A few points to consider:
· Regarding the relevancy of the results for nephrologists, it must be noted that only 66% had renal involvement and creatinine clearance was 54-69mls/min in the 2 groups. The mean increase in creatinine clearance was similar at approximately 11mls/min in both groups and response rate was similar between the 2 groups in patients with ‘severe’ renal disease.
· Rituximab is often considered a ‘clean’ drug. What strikes me after reading many studies using rituximab is that the adverse event rate is usually similar to the comparison group, in this case cyclophosphamide.
· A persistent concern with rituximab is whether or not to re-treat, and if so when, after B cell re-population occurs. In this 18 month follow-up, non-inferiority was maintained at up to 18 months, when most patients in the rituximab group had reconstituted B cells. However, B cells were detectable in 88% of rituximab patients who relapsed between 6-18 months.

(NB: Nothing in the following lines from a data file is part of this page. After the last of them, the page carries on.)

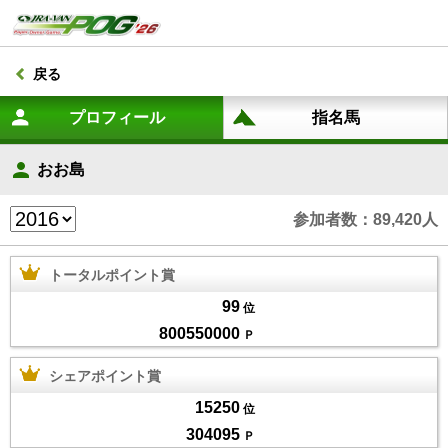
戻る
おお島
参加者数：89,420人
トータルポイント賞
99
位
800550000
Ｐ
シェアポイント賞
15250
位
304095
Ｐ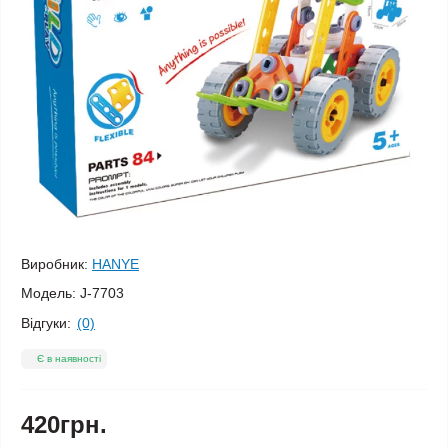
Виробник:
HANYE
Модель:
J-7703
Відгуки:
(0)
Є в наявності
420грн.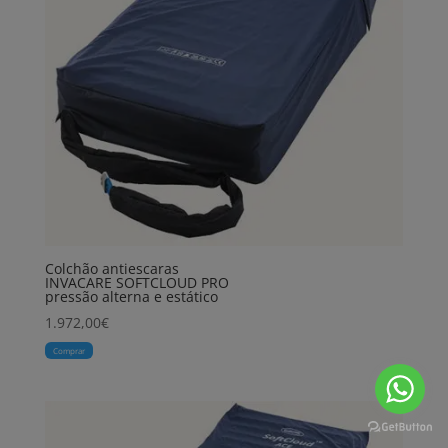
Colchão antiescaras
INVACARE SOFTCLOUD PRO
pressão alterna e estático
1.972,00
€
Comprar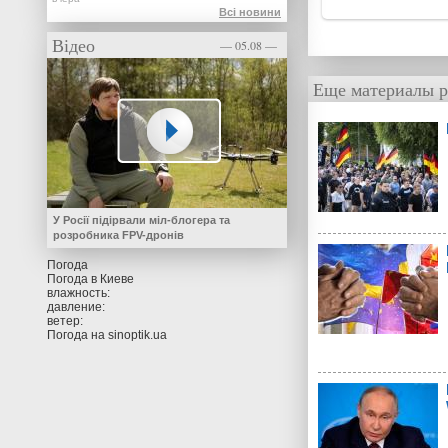
Всі новини
Відео
— 05.08 —
Еще материалы р
У Росії підірвали міл-блогера та
розробника FPV-дронів
Погода
Погода в
Киеве
влажность:
давление:
ветер:
Погода на
sinoptik.ua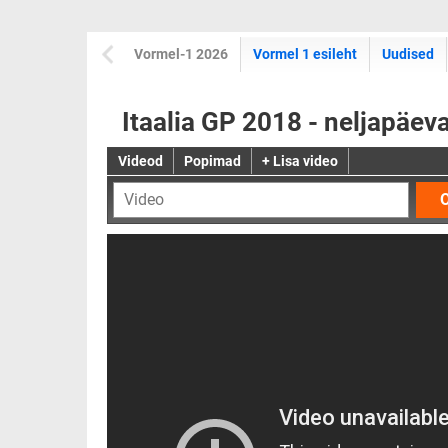
Vormel-1 2026
Vormel 1 esileht
Uudised
Itaalia GP 2018 - neljapäev
Videod
Popimad
+ Lisa video
O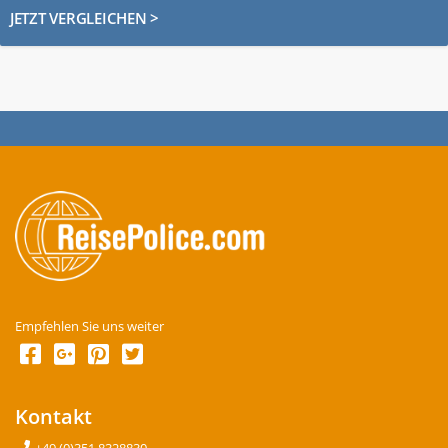
JETZT VERGLEICHEN >
Empfehlen Sie uns weiter
Kontakt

Verdict: A knowledge gap may still exist for patients presenting with a rapidly progressive GN requiring dialysis although the RITUXIVAS trial contained patients with worse renal function, some needing dialysis, and suggested equivalent early outcomes (but compared to IV cyclophosphamide). Also, we lack clarity on whether to re-treat and if steroids are necessary with rituximab. Overall, however, there is robust evidence that a 4 week course of rituximab is non-inferior to cyclophosphamide in the treatment of (most?) AAV patients.